III. Attorney's Fees and Costs for Removal
Parham and O'Neill also seek attorney's fees and costs under 28 U.S.C. § 1447(c). (Doc. # 6 at 4-6; Doc. # 13 at 4-6). Under Section 1447(c), "[a]n order remanding the case may require payment of just costs and any actual expenses, including attorney fees, incurred as a result of the removal." The Court may award attorneys' fees under Section 1447(c) "only where the removing party lacked an objectively reasonable basis for seeking removal." Bauknight v. Monroe Cty., 446 F.3d 1327, 1329 (11th Cir. 2006) (quotation marks and citations omitted). While proof of bad faith removal is not required, "there is no indication that a trial court should ordinarily grant an award of attorneys' fees whenever an effort to remove fails." Kennedy v. Health Options, Inc., 329 F. Supp. 2d 1314, 1319 (S.D. Fla. 2004).

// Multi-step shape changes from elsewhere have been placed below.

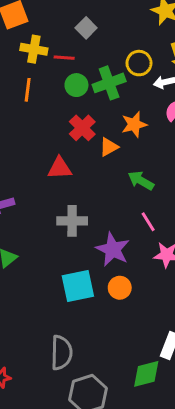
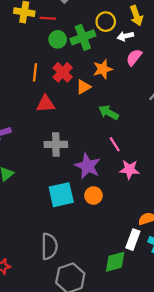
orange line: (28, 90) -> (35, 72), moved

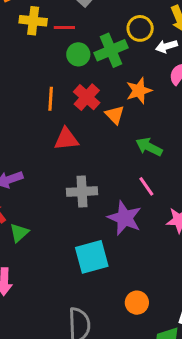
orange triangle: (83, 87) -> (115, 115), turned -42
pink line: (115, 144) -> (146, 186), moved
orange circle: (93, 196) -> (137, 303), moved

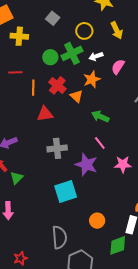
red line: (64, 27) -> (15, 72), moved
yellow circle: (140, 28) -> (84, 31), moved
white arrow: (167, 46) -> (96, 56), moved

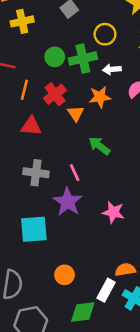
yellow cross: (19, 36) -> (22, 21), turned -30
pink line: (100, 143) -> (75, 173), moved

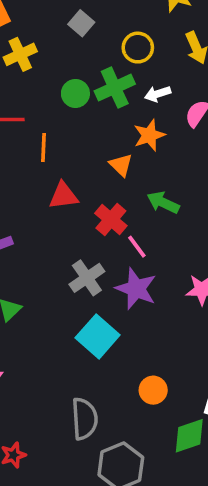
red cross: (55, 94) -> (111, 219), moved
gray cross: (36, 173) -> (87, 278), moved, turned -30
cyan square: (34, 229) -> (98, 336), turned -32

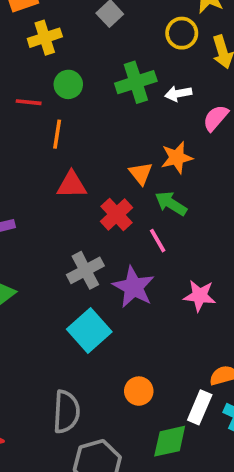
yellow circle: (138, 48) -> (182, 33), moved
green circle: (75, 93) -> (68, 84), moved
orange star: (149, 135) -> (177, 158), moved
orange triangle: (121, 165) -> (141, 173), moved
pink line: (137, 247) -> (158, 241), moved

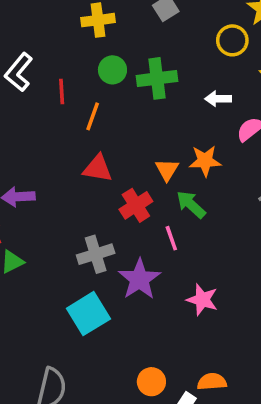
green cross: (136, 82) -> (157, 78), moved
red line: (29, 102) -> (62, 92), moved, turned 70
orange circle: (139, 391) -> (151, 382), moved

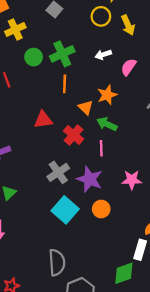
orange line: (93, 116) -> (65, 84), moved
pink line: (171, 238) -> (101, 148), turned 35
orange circle: (151, 382) -> (101, 209), moved

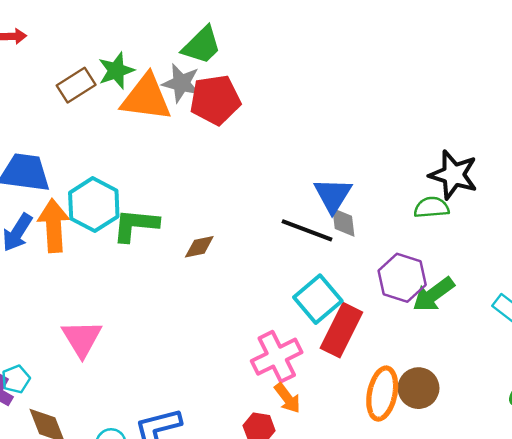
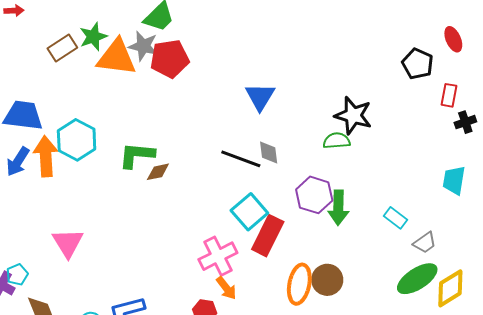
blue triangle: (333, 195) -> (260, 97), moved
green L-shape: (135, 225) -> (137, 155), moved
green arrow: (433, 294) -> (338, 208), turned -52

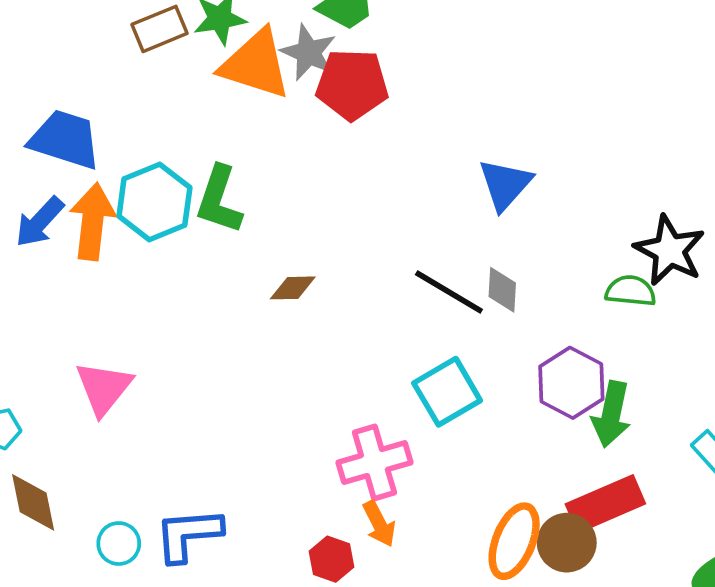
green L-shape: (137, 155) -> (219, 200), moved, turned -87
red rectangle: (268, 236) -> (605, 504), moved, turned 30

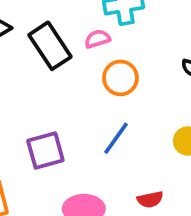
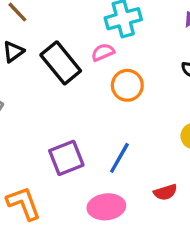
blue line: (116, 138) -> (119, 158), moved

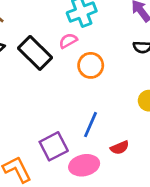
purple square: (66, 158) -> (54, 146), moved
red semicircle: (165, 192) -> (120, 148), moved

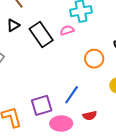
orange circle: (91, 65) -> (94, 59), moved

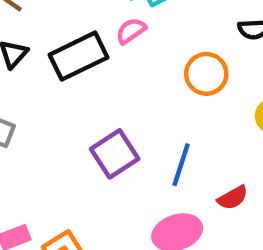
black rectangle: (41, 35) -> (78, 56), turned -65
purple square: (42, 105) -> (115, 154), moved

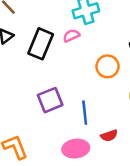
black rectangle: (78, 56) -> (41, 44), turned -52
blue line: (181, 165) -> (85, 113), turned -35

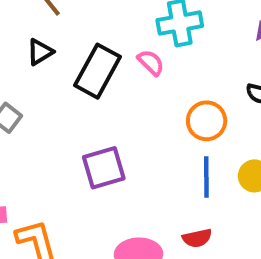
pink semicircle: (71, 36) -> (151, 62), turned 63
blue line: (85, 113) -> (206, 177), moved

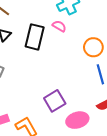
purple square: (104, 168) -> (55, 101), moved

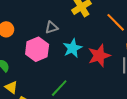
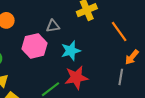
red star: (99, 56) -> (76, 78), moved

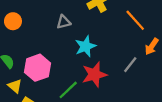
pink hexagon: (34, 46) -> (38, 68), moved
gray line: (121, 77) -> (130, 65), moved, turned 35

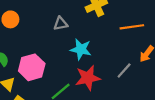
orange line: (135, 20) -> (132, 27), turned -60
cyan star: (86, 46) -> (81, 49), turned 30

The Court concludes Osmond had an objectively reasonable basis for removal. There is no binding Eleventh Circuit authority regarding the remand issues presented in this case, and nothing suggests Osmond removed this case for improper purposes, such as to delay litigation. Therefore, an award of attorney's fees is not warranted under Section 1447(c).
Accordingly, it is
ORDERED, ADJUDGED, and DECREED: (1) Plaintiff Shannon Parham's motion for remand (Doc. # 6) and plaintiff Brandy O'Neill's motion for remand (Doc. # 13) are GRANTED IN PART AND DENIED IN PART. (2) Parham and O'Neill's request to remand this action to state court is GRANTED. Parham and O'Neill's request for attorney's fees and costs under 28 U.S.C. § 1447(c) is DENIED. (3) This action is REMANDED to state court for lack of subject matter jurisdiction. Once remand is effected, the Clerk is directed to CLOSE THIS CASE.
DONE and ORDERED in Chambers, in Tampa, Florida, this 15th day of August, 2019.